Abstract

There are a number of enzymes present in cell-free extracts of Escherichia coli which can degrade deoxyribonucleic acid (DNA) and smaller polynucleotides derived from it (l-3). One of these enzymes, although unable to hydrolyze high molecular-weight DNA at an appreciable rate, will rapidly hydrolyze DNA which has undergone some prior degradation; it is in this respect analogous to the classical phosphodiesterase of snake venom (4). The purpose of this report is to describe in detail the purification and properties of this enzyme which will be referred to as the Escherichia coli phosphodiesterase. This diesterase has been found to hydrolyze E. coli and calf thymus DNA’s to their constituent 5’-mononucleotides once these polymers have undergone some degradation as a result either of heating or limited treatment with pancreatic DNase.
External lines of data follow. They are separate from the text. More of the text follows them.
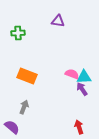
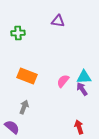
pink semicircle: moved 9 px left, 7 px down; rotated 72 degrees counterclockwise
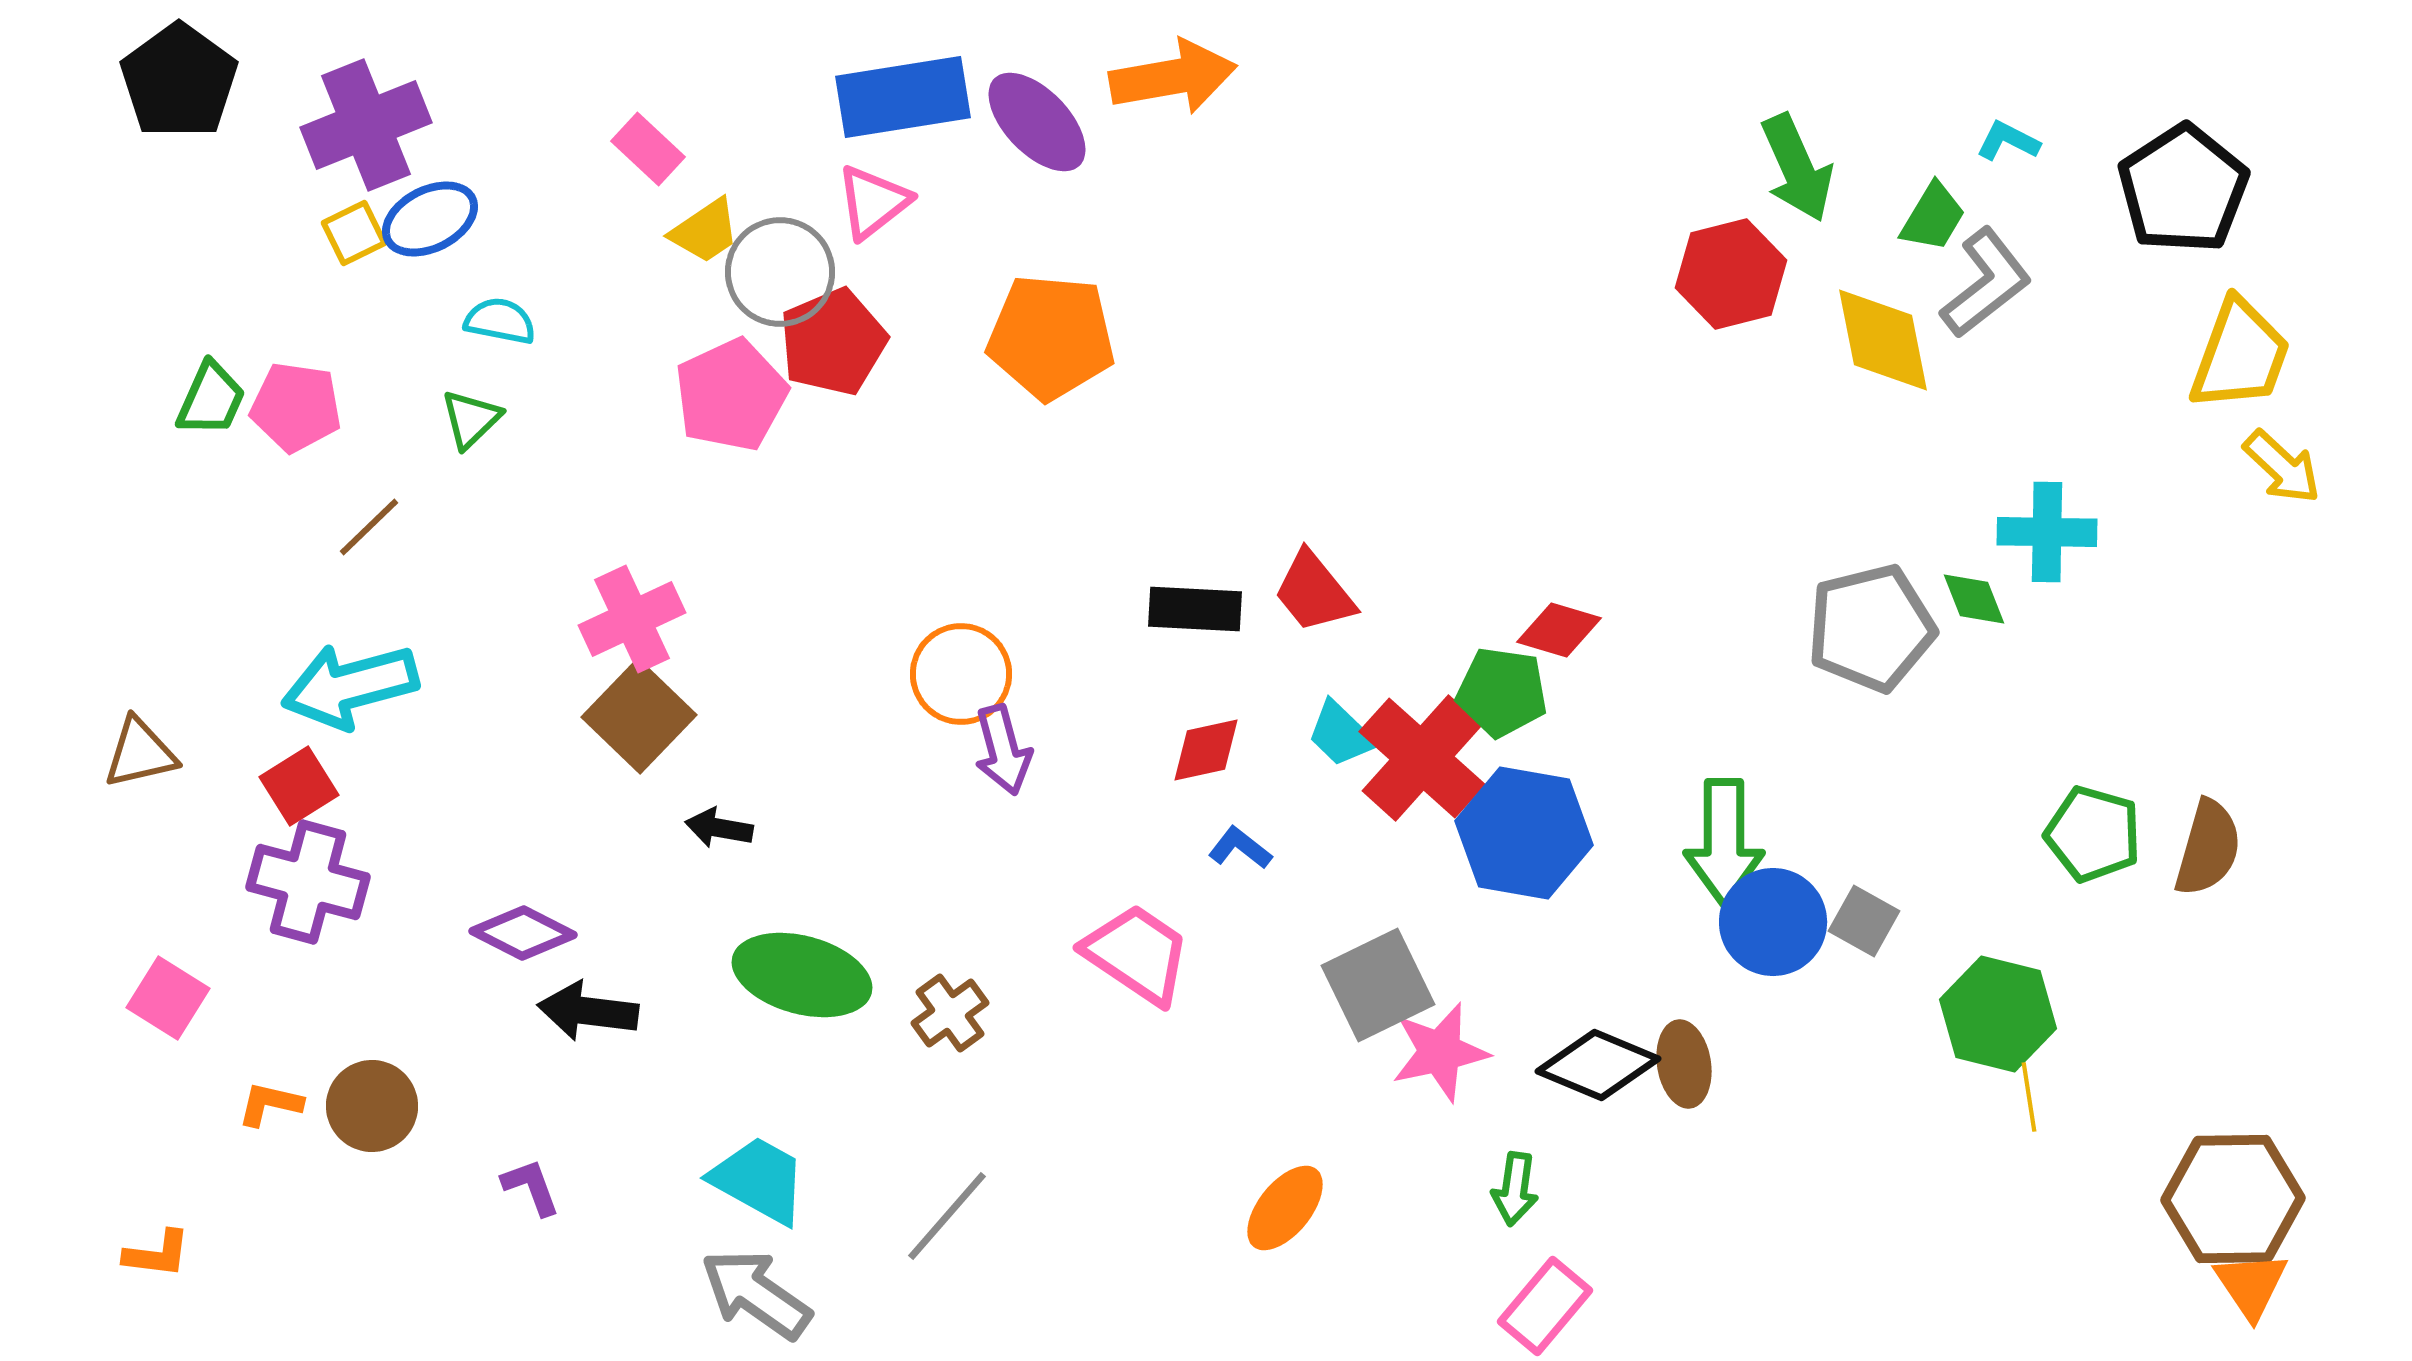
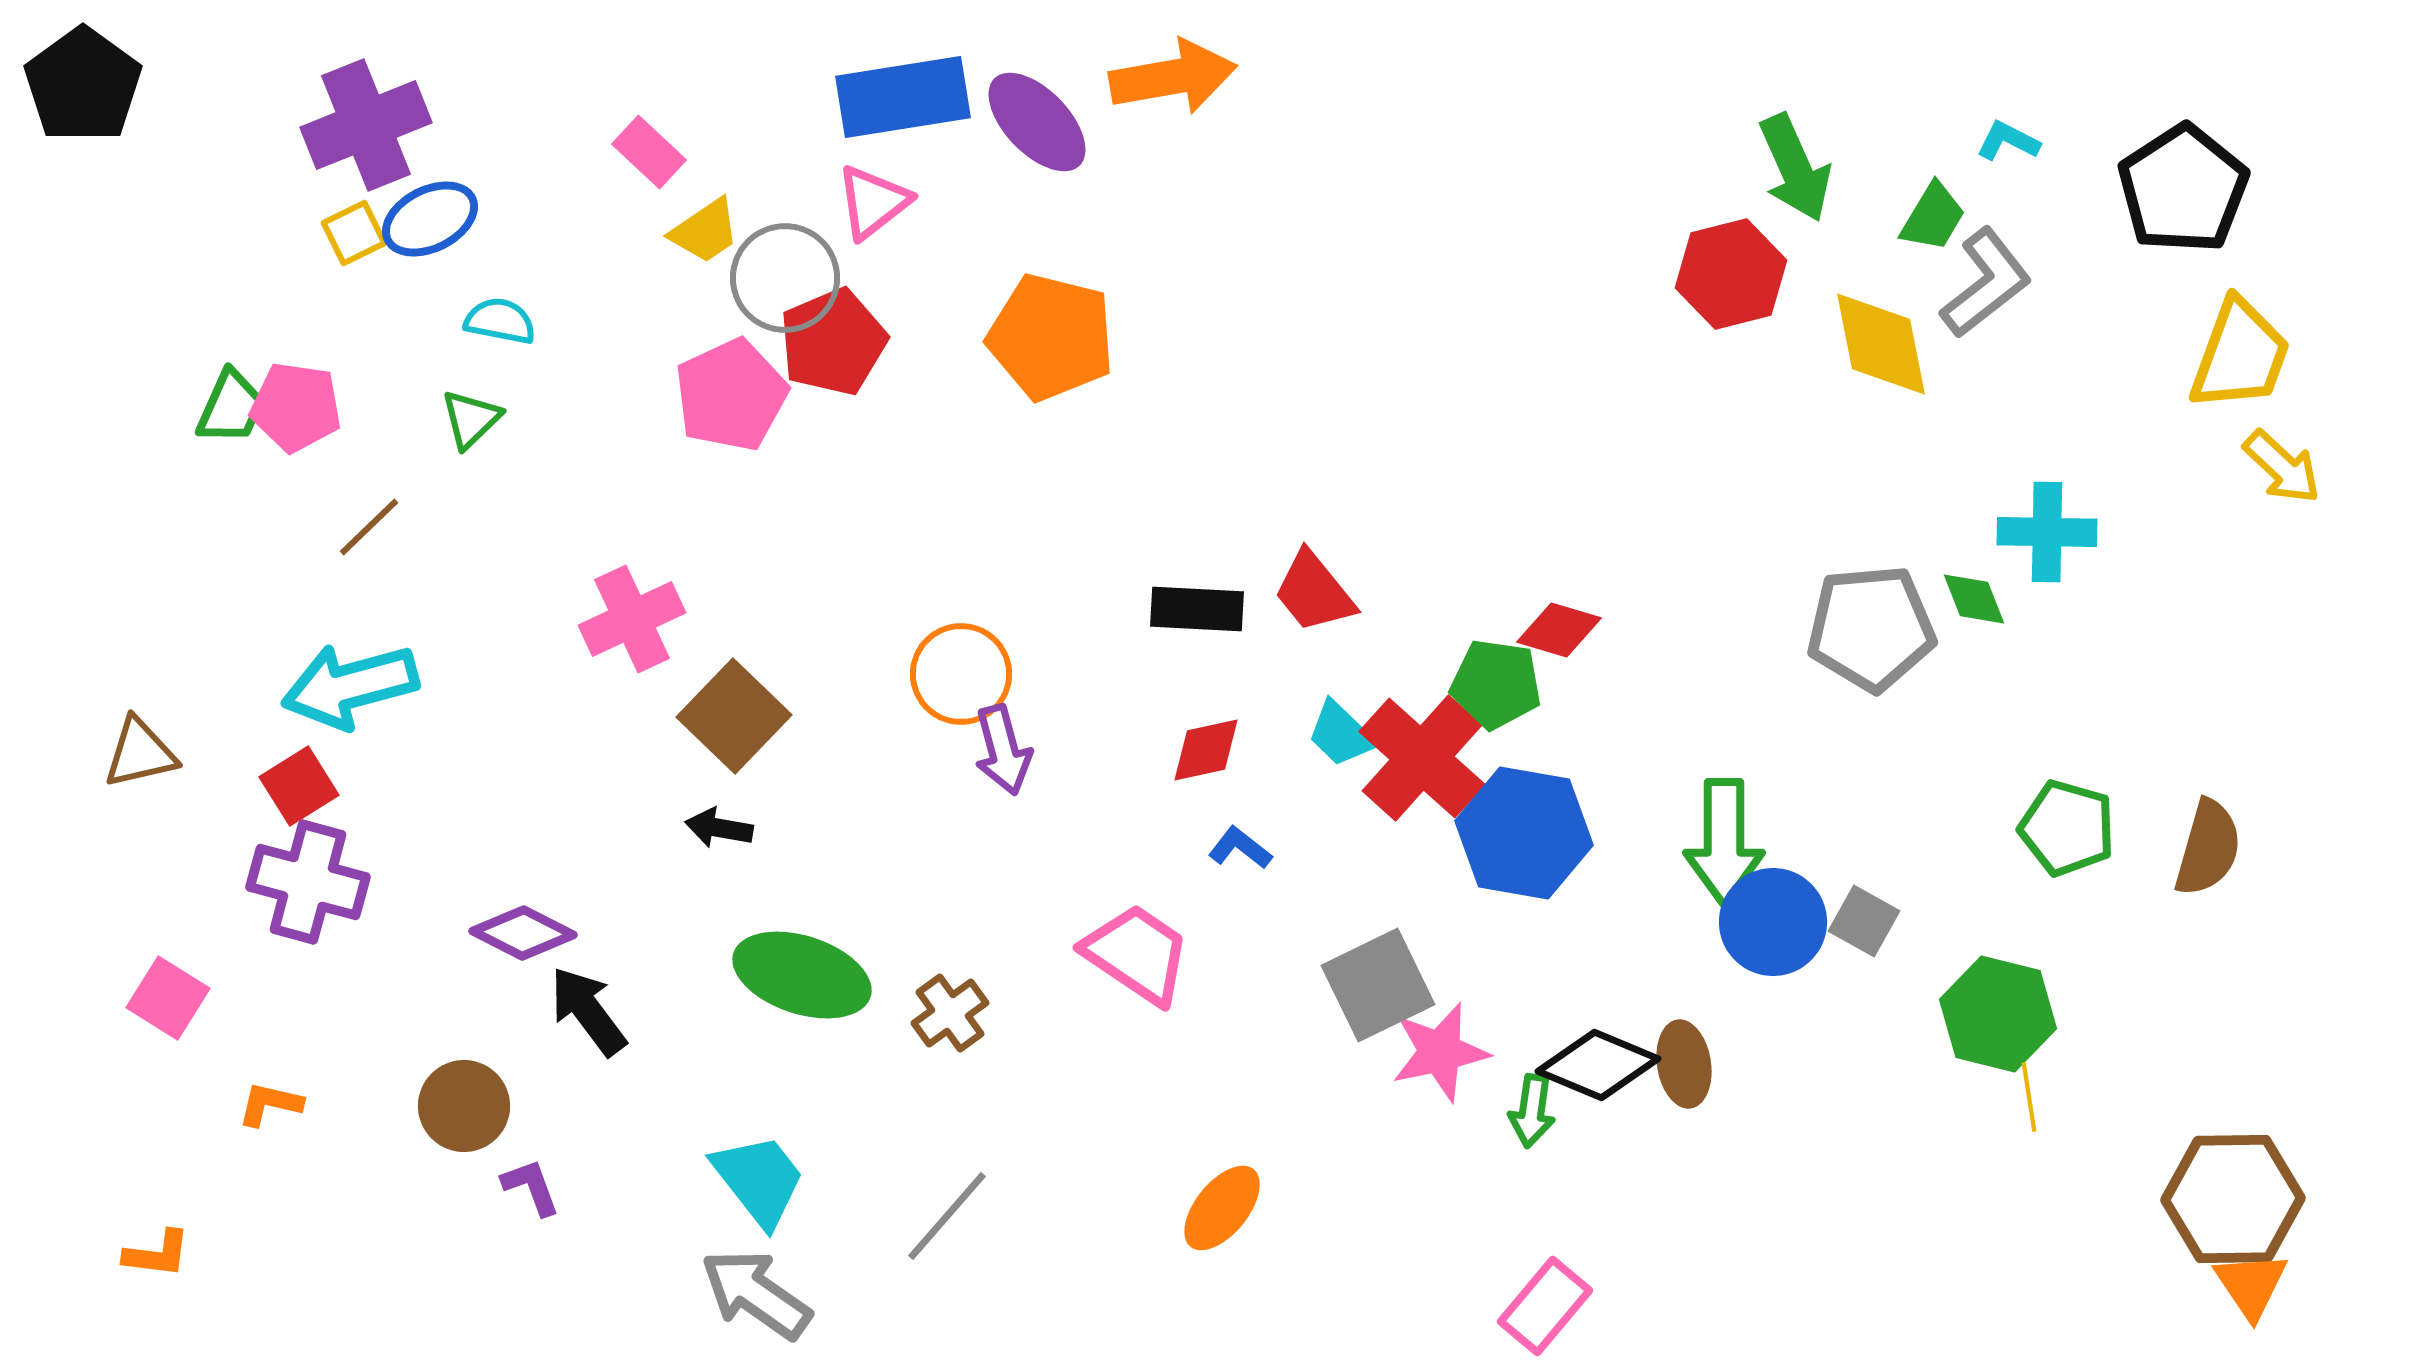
black pentagon at (179, 81): moved 96 px left, 4 px down
pink rectangle at (648, 149): moved 1 px right, 3 px down
green arrow at (1797, 168): moved 2 px left
gray circle at (780, 272): moved 5 px right, 6 px down
orange pentagon at (1051, 337): rotated 9 degrees clockwise
yellow diamond at (1883, 340): moved 2 px left, 4 px down
green trapezoid at (211, 399): moved 20 px right, 8 px down
black rectangle at (1195, 609): moved 2 px right
gray pentagon at (1871, 628): rotated 9 degrees clockwise
green pentagon at (1502, 692): moved 6 px left, 8 px up
brown square at (639, 716): moved 95 px right
green pentagon at (2093, 834): moved 26 px left, 6 px up
green ellipse at (802, 975): rotated 3 degrees clockwise
black arrow at (588, 1011): rotated 46 degrees clockwise
brown circle at (372, 1106): moved 92 px right
cyan trapezoid at (759, 1180): rotated 23 degrees clockwise
green arrow at (1515, 1189): moved 17 px right, 78 px up
orange ellipse at (1285, 1208): moved 63 px left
The E. coli phosphodiesterase is also capable of degrading appropriately pretreated bacteriophage DNA’s bearing glucosylated hydroxymethyl cytosine to their constituent mononucleotides. In this respect, it differs from the venom diesterase, which is unable to catalyze the cleavage of most of the linkages in which glucosylated hydroxymethyl cytosine is involved (5-7). In further contrast to the venom diesterase, the E. coli phosphodiesterase cannot hydrolyze either free dinucleotides or the 5’-terminal dinucleotide portion of a polydeoxynucleotide chain.